Mechanism of Action: Acyclovir inhibits viral DNA synthesis. Acyclovir must be phosphorylated intracellularly to be active. Acyclovir is converted to the monophosphate by viral thymidine kinase, then to diphosphate by cellular guanylate kinase, and finally to the triphosphate by various cellular enzymes. Acyclovir triphosphate competitively inhibits viral DNA polymerase, and to a lesser extent human DNA polymerase. Acyclovir triphosphate also competes with the natural substrate, deoxyguanosine triphosphate, for incorporation into viral DNA. Formation of a complex at the end of the DNA strand may lead to irreversible inactivation of viral DNA polymerase. Herpes virus DNA polymerases differ in sensitivity to acyclovir. Acyclovir is effective only against actively replicating viruses; it does not eliminate the latent herpes virus genome. The range of in vitro minimum inhibitory concentrations of acyclovir are as follows: HSV-1, 0.02-0.9 mcg/ml; HSV-2, 0.3-2.2 mcg/ml; VZV, 0.8-4 mcg/ml; CMV 2-57 mcg/ml; and EBV, 1.6 mcg/ml. The greater antiviral activity of acyclovir against HSV compared to VZV is due to its more efficient phosphorylation by the viral thymidine kinase. Uninfected cells show only minimal phosphorylation of acyclovir, and there is only a small amount of acyclovir taken up into these cells. The concentration of acyclovir triphosphate is 40- to 100- times higher in HSV-infected cells than non-infected cells.

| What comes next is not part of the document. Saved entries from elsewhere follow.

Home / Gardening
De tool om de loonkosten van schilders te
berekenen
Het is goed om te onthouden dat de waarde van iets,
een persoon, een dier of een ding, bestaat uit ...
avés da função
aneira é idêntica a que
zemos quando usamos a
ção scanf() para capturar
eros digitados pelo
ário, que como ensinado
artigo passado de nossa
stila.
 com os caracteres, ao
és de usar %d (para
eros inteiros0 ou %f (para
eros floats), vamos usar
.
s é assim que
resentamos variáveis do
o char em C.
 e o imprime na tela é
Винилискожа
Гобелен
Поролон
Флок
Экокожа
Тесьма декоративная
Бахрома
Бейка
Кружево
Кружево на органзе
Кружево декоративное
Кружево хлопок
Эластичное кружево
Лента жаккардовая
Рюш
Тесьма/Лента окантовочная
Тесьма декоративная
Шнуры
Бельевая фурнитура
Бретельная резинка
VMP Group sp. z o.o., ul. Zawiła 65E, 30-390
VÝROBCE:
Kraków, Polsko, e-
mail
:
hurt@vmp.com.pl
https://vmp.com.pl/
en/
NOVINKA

Viral resistance to acyclovir may occur due to loss of thymidine kinase activity, alterations in thymidine kinase substrate specificity, or decreased DNA-polymerase sensitivity. Alterations in these enzymes occur due to point mutations or base insertions or deletions in the specific genes. The most common mechanism of resistance is loss of thymidine kinase activity. These viral variants are also cross resistant to other antiviral agents activated by thymidine kinase (e.g., ganciclovir or penciclovir). Thymidine kinase negative variants of herpes virus may cause severe disease in infants and immunocompromised patients. Acyclovir-resistant herpes simplex virus has been seen in immunocompromised patients, patients with concurrent HIV infection, and immunocompetent patients with genital herpes. Repeated systemic treatment may lead to the development of viral resistance in immunosuppressed patients.

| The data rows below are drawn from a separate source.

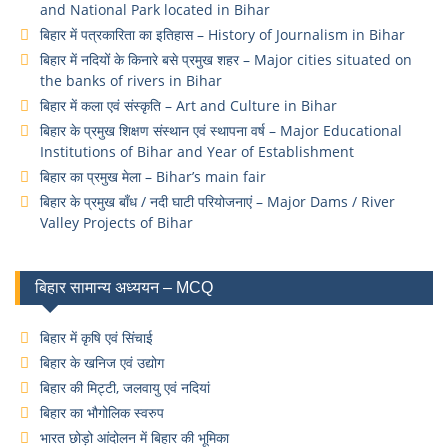
and National Park located in Bihar
बिहार में पत्रकारिता का इतिहास – History of Journalism in Bihar
बिहार में नदियों के किनारे बसे प्रमुख शहर – Major cities situated on
the banks of rivers in Bihar
बिहार में कला एवं संस्कृति – Art and Culture in Bihar
बिहार के प्रमुख शिक्षण संस्थान एवं स्थापना वर्ष – Major Educational
Institutions of Bihar and Year of Establishment
बिहार का प्रमुख मेला – Bihar’s main fair
बिहार के प्रमुख बाँध / नदी घाटी परियोजनाएं – Major Dams / River
Valley Projects of Bihar
बिहार सामान्य अध्ययन – MCQ
बिहार में कृषि एवं सिंचाई
बिहार के खनिज एवं उद्योग
बिहार की मिट्टी, जलवायु एवं नदियां
बिहार का भौगोलिक स्वरुप
भारत छोड़ो आंदोलन में बिहार की भूमिका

Pharmacokinetics: Acyclovir is administered orally or intravenously or may be applied topically. Following topical application, there is minimal systemic absorption; no drug is detected in the blood or urine. Acyclovir is poorly absorbed from the GI tract following oral administration. The oral bioavailability of acyclovir is 10-20%; bioavailability decreases with increasing dose. Increases in Cmax are less than dose proportional with increasing dose (e.g., 200 mg Cmax, 0.83 mcg/ml; 400 mg Cmax, 1.21 mcg/ml; 800 mg Cmax, 1.61 mcg/ml). Food does not affect absorption of acyclovir. Following intravenous administration of acyclovir, the mean Cmax is 9.8 mcg/ml with 5 mg/kg every 8 hours and 22.9 mcg/ml with 10 mg/kg every 8 hours. Acyclovir distributes extensively, with the highest concentrations in the kidneys, liver, and intestines. CSF concentrations are about 50% of plasma, and acyclovir crosses the placenta. Protein binding is 9-33%. Infected viral cells transform acyclovir to its active triphosphate, and a small proportion may be metabolized extracellularly. Renal elimination via glomerular filtration and tubular secretion of unchanged drug is the major route of elimination accounting for 62-91% of the dose. The only known urinary metabolite is 9-[(carboxy-methoxy)methyl]guanine. Probenecid can inhibit acyclovir renal clearance. The elimination half-life of acyclovir in patients with normal renal function is 2.5-3.3 hours.